Virtual issues were obvious from the very first days: loyalty systems, gaming units, gambling chips and the like were readily recognised as issuable, and there have been many proposals in this vein since Chaum first kick started the field with his blinding formula.


Which all leads to a very tricky problem: if it is so easy to issue loyalty points and so easy to issue currency, how does a confused public tell the difference?

Enter, for the first part, the contract. The agreement between the Issuer and the users is called a contract, and in that document it should say what the issue is. Currency, loyalty, casino chips, or options on futures of first sons; it's all written in the agreement.

But, the canny and suspicious public says, those are just words! How do we know that the Issuer will keep his word [1]?

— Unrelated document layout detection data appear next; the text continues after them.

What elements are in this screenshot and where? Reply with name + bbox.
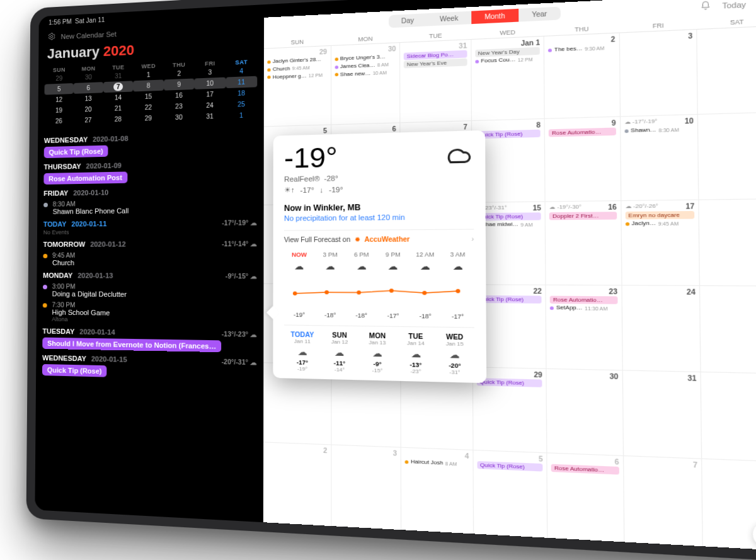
mini-day[interactable]: 17 [194,88,226,100]
calendar-cell[interactable]: 18 [699,199,756,285]
calendar-cell[interactable]: 30 [547,369,624,455]
mini-day[interactable]: 19 [44,105,74,116]
calendar-cell[interactable]: Feb 1 [701,372,756,461]
mini-day[interactable]: 2 [164,67,195,79]
mini-day[interactable]: 16 [164,89,195,101]
mini-day[interactable]: 20 [74,103,103,115]
view-tab-year[interactable]: Year [518,6,561,21]
calendar-cell[interactable]: 31Sidecar Blog Po…New Year's Eve [400,40,471,122]
forecast-day[interactable]: SUNJan 12☁-11°-14° [321,331,358,374]
mini-day[interactable]: 29 [133,112,163,124]
mini-day[interactable]: 31 [103,70,134,82]
calendar-set-label[interactable]: New Calendar Set [60,30,116,40]
calendar-cell[interactable]: 23Rose Automatio…SetApp…11:30 AM [546,285,623,370]
calendar-cell[interactable]: 29Jaclyn Ginter's 28…Church9:45 AMHoeppn… [264,46,331,126]
calendar-cell[interactable]: 2The bes…9:30 AM [544,33,621,118]
mini-day[interactable]: 13 [74,93,103,105]
calendar-cell[interactable]: ☁ -19°/-30°16Doppler 2 First… [546,201,622,285]
forecast-day[interactable]: TUEJan 14☁-13°-23° [396,333,435,375]
mini-day[interactable]: 8 [133,79,163,91]
view-tab-day[interactable]: Day [389,13,427,28]
event-bar[interactable]: Rose Automatio… [550,296,617,304]
agenda-event[interactable]: 8:30 AMShawn Blanc Phone Call [43,198,257,215]
forecast-link[interactable]: View Full Forecast on ✹ AccuWeather › [284,229,474,243]
event-bar[interactable]: Doppler 2 First… [549,212,617,220]
mini-day[interactable]: 9 [164,79,195,91]
calendar-cell[interactable]: 31 [623,370,702,458]
forecast-day[interactable]: WEDJan 15☁-20°-31° [435,333,475,375]
mini-day[interactable]: 10 [195,77,226,89]
mini-day[interactable]: 11 [226,76,257,88]
mini-day[interactable]: 1 [134,69,164,81]
event-bar[interactable]: Rose Automatio… [549,128,616,137]
calendar-cell[interactable]: 3 [620,30,699,116]
mini-day[interactable]: 30 [74,71,103,83]
agenda-day-header: FRIDAY2020-01-10 [43,186,257,197]
mini-day[interactable]: 14 [103,91,134,103]
calendar-cell[interactable]: 9Rose Automatio… [545,117,621,202]
agenda-event[interactable]: 3:00 PMDoing a Digital Declutter [43,283,257,299]
cloud-icon [443,140,474,173]
event-item[interactable]: Shawn…8:30 AM [624,125,694,135]
mini-day[interactable]: 27 [74,114,103,126]
bell-icon[interactable] [699,0,711,12]
event-bar[interactable]: Quick Tip (Rose) [477,461,543,472]
calendar-cell[interactable]: 8 [702,459,756,551]
mini-day[interactable]: 5 [44,83,74,95]
mini-day[interactable]: 25 [226,98,257,110]
mini-day[interactable]: 12 [44,94,74,106]
gear-icon[interactable] [47,32,56,43]
calendar-cell[interactable]: Jan 1New Year's DayFocus Cou…12 PM [471,37,545,120]
mini-day[interactable]: 7 [103,81,134,93]
mini-day[interactable]: 31 [194,110,226,122]
mini-day[interactable]: 28 [103,113,134,125]
agenda-event-pill[interactable]: Quick Tip (Rose) [42,364,107,377]
calendar-cell[interactable]: 11 [698,112,756,199]
calendar-cell[interactable]: 5Quick Tip (Rose) [473,450,548,538]
mini-day[interactable]: 24 [194,100,226,111]
mini-day[interactable]: 4 [226,65,257,77]
calendar-cell[interactable]: 2 [263,442,331,526]
view-tab-month[interactable]: Month [471,9,518,24]
agenda-event[interactable]: 7:30 PMHigh School GameAltona [43,301,257,325]
event-item[interactable]: SetApp…11:30 AM [550,304,617,312]
mini-day[interactable]: 3 [195,66,226,78]
agenda-event[interactable]: 9:45 AMChurch [43,251,257,266]
event-item[interactable]: Jaclyn…9:45 AM [626,220,695,228]
mini-calendar[interactable]: SUNMONTUEWEDTHUFRISAT 293031123456789101… [38,58,264,132]
event-bar[interactable]: Quick Tip (Rose) [476,378,542,387]
calendar-cell[interactable]: 30Bryce Unger's 3…James Clea…8 AMShae ne… [331,43,401,124]
mini-day[interactable]: 21 [103,103,134,115]
calendar-cell[interactable]: 7 [624,456,703,546]
calendar-cell[interactable]: 24 [622,285,701,371]
event-item[interactable]: Haircut Josh8 AM [405,458,469,468]
agenda-event-pill[interactable]: Should I Move from Evernote to Notion (F… [42,338,221,353]
mini-day[interactable]: 1 [226,110,257,122]
event-item[interactable]: Shae new…10 AM [335,69,396,79]
event-bar[interactable]: Emryn no daycare [626,211,695,219]
mini-day[interactable]: 15 [133,91,163,103]
calendar-cell[interactable]: 4 [697,26,756,113]
view-tab-week[interactable]: Week [427,11,471,26]
agenda-event-pill[interactable]: Quick Tip (Rose) [44,146,108,158]
calendar-cell[interactable]: 4Haircut Josh8 AM [401,448,474,534]
mini-day[interactable]: 29 [45,72,74,84]
mini-day[interactable]: 23 [164,100,195,112]
event-item[interactable]: Hoeppner g…12 PM [267,72,327,81]
calendar-cell[interactable]: 25 [701,286,756,374]
calendar-cell[interactable]: 3 [331,445,401,530]
mini-day[interactable]: 18 [226,87,257,99]
mini-day[interactable]: 26 [44,115,74,127]
agenda-event-pill[interactable]: Rose Automation Post [43,171,127,185]
agenda-list[interactable]: WEDNESDAY2020-01-08Quick Tip (Rose)THURS… [35,125,263,522]
mini-day[interactable]: 30 [163,111,194,123]
mini-day[interactable]: 6 [74,82,103,94]
forecast-day[interactable]: TODAYJan 11☁-17°-19° [284,331,321,372]
calendar-cell[interactable]: ☁ -17°/-19°10Shawn…8:30 AM [621,115,699,200]
forecast-day[interactable]: MONJan 13☁-9°-15° [358,332,397,374]
today-button[interactable]: Today [722,0,746,9]
mini-day[interactable]: 22 [133,101,163,113]
calendar-cell[interactable]: ☁ -20°/-26°17Emryn no daycareJaclyn…9:45… [621,200,700,285]
calendar-cell[interactable]: 6Rose Automatio… [547,454,624,542]
agenda-day-header: TOMORROW2020-01-12-11°/-14° ☁ [43,239,257,248]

Enter for the second part, the five parties model. In the 5PM as it is abbreviated, reserves can be allocated and stored with one party that is independent of the Issuer. This would be an escrow partner or a trustee. Then, a second party becomes a co-signatory, whos signature is required to release any assets. Thirdly, the Issuer appoints a manager to day to day deals, with a small float, so the Issuer himself is separated from the business aspects. That makes for four parties, all watching each other.

And finally we enroll the public as the fifth party. She is coopted into auditing all the activities of the other parties. So the 4 insider parties publish their activities and also the status of the reserves at any one time, and the user keeps an eye on all those things.

The 5PM reduces the issuance of value to a process and to an accounting mechanism. We have reduced the safety of an issuance to a problem of no more difficulty than counting. We've swept away all that nonsense and cost called Basel II, Sarbanes Oxley and other disasters of governance, and put the user firmly in charge.

All she has to do is count [2].

And this is where precious metals like gold and silver step in. Metal is easy to count. It is either here or it is not. The bars are either in the vault or they are not. Any member of the public can cope with that question.

In contrast, every other base for issuance is more complicated. Are there dollars in your account? Where is the wire that was sent last month? Have my airmiles been credited, and are they really there if I cannot buy the flight I want? Am I a shareholder in full ownership of these shares, and what's this about the shares having been lent out? Can you explain the theft of mutual funds again, but really slowly this time [3]?

The problems with virtual issues like currency, shares, bonds, etc etc, go on and on. Physical metal however is tractable. It stops right here: is there a bar or is there not?

Which means that by far the most efficient thing to issue in a digital world, in the context of governance, is precious metals. It's efficient in the sense that a very small team can create a very powerful governance model and present an honest issue to their user community. Hence, startups look closely at the relic, and see not barbarity, but governability.

So Mexico's move is good news for digital issuance. The more the silver and gold gain respect, the more users there are for a simple, robust digital issue. And the more we have a firm base in precious metals, the more issuers can get into the complicated stuff like dollars, mutual funds and shares, and provide those with the open governance that users expect. Go Mexico!


Images are from Mobile Silver. For more interest in coins, see Austria issues 100,000 Euro coin

[1] In financial cryptography, the Issuer is masculine, and the user is feminine. This cryptographic custom uses a trick of the english language, and may or may not make any sense in other languages.

[2] Just to cap off this quick description of the 5PM: we now have sufficient empirical evidence that it works.

[3] These are all real, today complaints, well beyond the ken of the user. Mutual funds in the US were raided in a complex scam by insiders that stole more value than we care to write down. And for shares, there is a complex scam alleged in courts where the manager of the shares, DTCC, was claimed to have lent out the shares without limit to those shorting the stock, again without limit.